WHAT TO DO
A faithful copy of each entry below is expected, with the images removed.

[[ DATASET open ]]

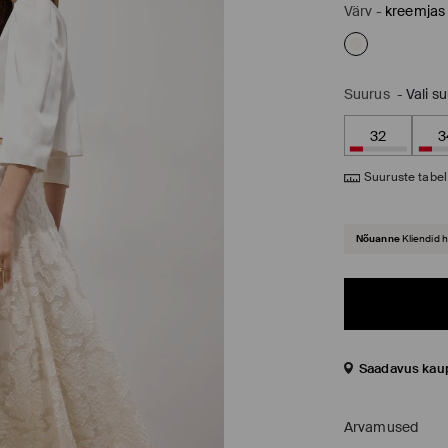
Värv
-
kreemjas
Suurus
-
Vali s
32
3
Suuruste tabel
Nõuanne
Kliendid 
Saadavus kau
Arvamused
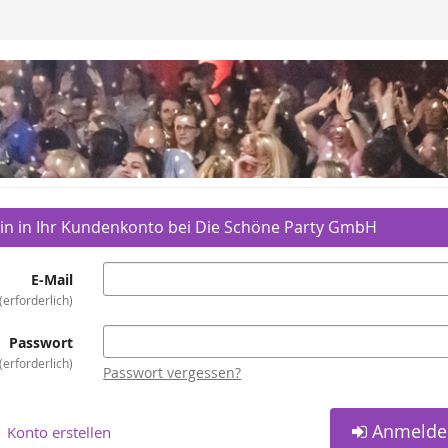
in in Ihr Kundenkonto bei Die Schöne Party GmbH
E-Mail
erforderlich
Passwort
erforderlich
Passwort vergessen?
Anmelde
Konto erstellen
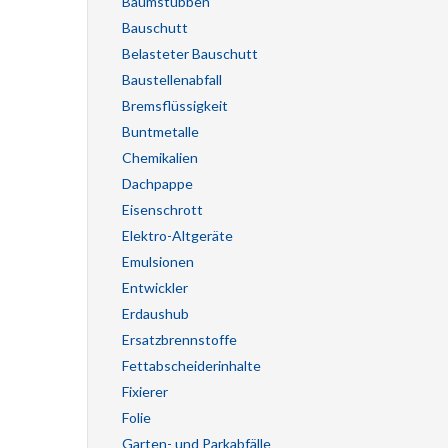
Baumstubben
Bauschutt
Belasteter Bauschutt
Baustellenabfall
Bremsflüssigkeit
Buntmetalle
Chemikalien
Dachpappe
Eisenschrott
Elektro-Altgeräte
Emulsionen
Entwickler
Erdaushub
Ersatzbrennstoffe
Fettabscheiderinhalte
Fixierer
Folie
Garten- und Parkabfälle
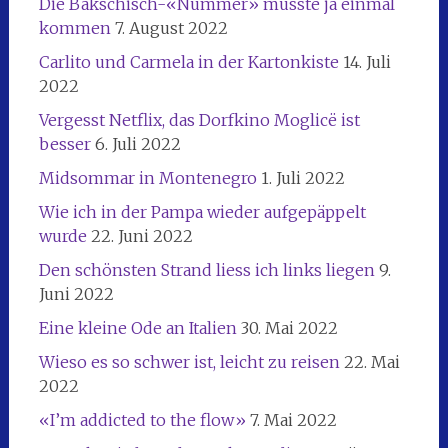
Die Bakschisch-«Nummer» musste ja einmal
kommen
7. August 2022
Carlito und Carmela in der Kartonkiste
14. Juli
2022
Vergesst Netflix, das Dorfkino Moglicë ist
besser
6. Juli 2022
Midsommar in Montenegro
1. Juli 2022
Wie ich in der Pampa wieder aufgepäppelt
wurde
22. Juni 2022
Den schönsten Strand liess ich links liegen
9.
Juni 2022
Eine kleine Ode an Italien
30. Mai 2022
Wieso es so schwer ist, leicht zu reisen
22. Mai
2022
«I’m addicted to the flow»
7. Mai 2022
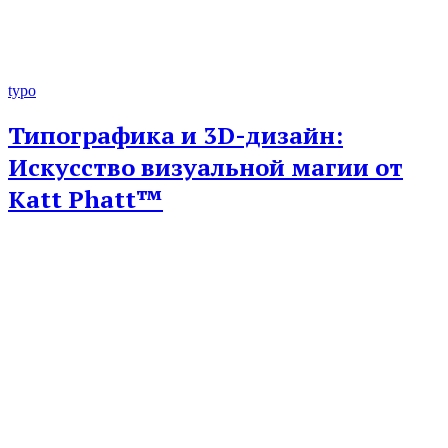
typo
Типографика и 3D-дизайн:
Искусство визуальной магии от
Katt Phatt™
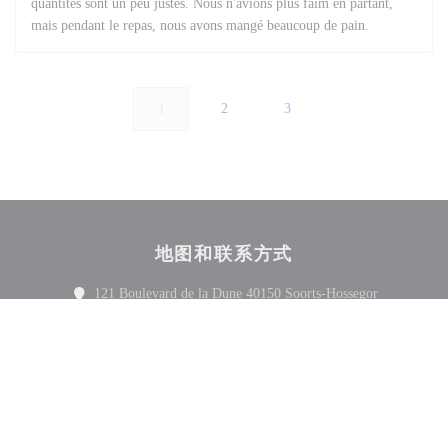
quantités sont un peu justes. Nous n'avions plus faim en partant,
mais pendant le repas, nous avons mangé beaucoup de pain.
1
2
3
地图和联系方式
((在新窗口
121 Boulevard de la Dune 40150 Soorts-Hossegor
05 58 72 29 82
Facebook ((在新窗口中打开))
Instagram ((在新窗口中打开))
联系我们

[[ DATASET closed ]]

EXPECTED ANSWER
Värv
-
kreemjas
Suurus
-
Vali s
32
3
Suuruste tabel
Nõuanne
Kliendid 
Saadavus kau
Arvamused
in in Ihr Kundenkonto bei Die Schöne Party GmbH
E-Mail
erforderlich
Passwort
erforderlich
Passwort vergessen?
Anmelde
Konto erstellen
Baumstubben
Bauschutt
Belasteter Bauschutt
Baustellenabfall
Bremsflüssigkeit
Buntmetalle
Chemikalien
Dachpappe
Eisenschrott
Elektro-Altgeräte
Emulsionen
Entwickler
Erdaushub
Ersatzbrennstoffe
Fettabscheiderinhalte
Fixierer
Folie
Garten- und Parkabfälle
Die Bakschisch-«Nummer» musste ja einmal
kommen
7. August 2022
Carlito und Carmela in der Kartonkiste
14. Juli
2022
Vergesst Netflix, das Dorfkino Moglicë ist
besser
6. Juli 2022
Midsommar in Montenegro
1. Juli 2022
Wie ich in der Pampa wieder aufgepäppelt
wurde
22. Juni 2022
Den schönsten Strand liess ich links liegen
9.
Juni 2022
Eine kleine Ode an Italien
30. Mai 2022
Wieso es so schwer ist, leicht zu reisen
22. Mai
2022
«I’m addicted to the flow»
7. Mai 2022
typo
Типографика и 3D-дизайн:
Искусство визуальной магии от
Katt Phatt™
quantités sont un peu justes. Nous n'avions plus faim en partant,
mais pendant le repas, nous avons mangé beaucoup de pain.
1
2
3
地图和联系方式
((在新窗口
121 Boulevard de la Dune 40150 Soorts-Hossegor
05 58 72 29 82
Facebook ((在新窗口中打开))
Instagram ((在新窗口中打开))
联系我们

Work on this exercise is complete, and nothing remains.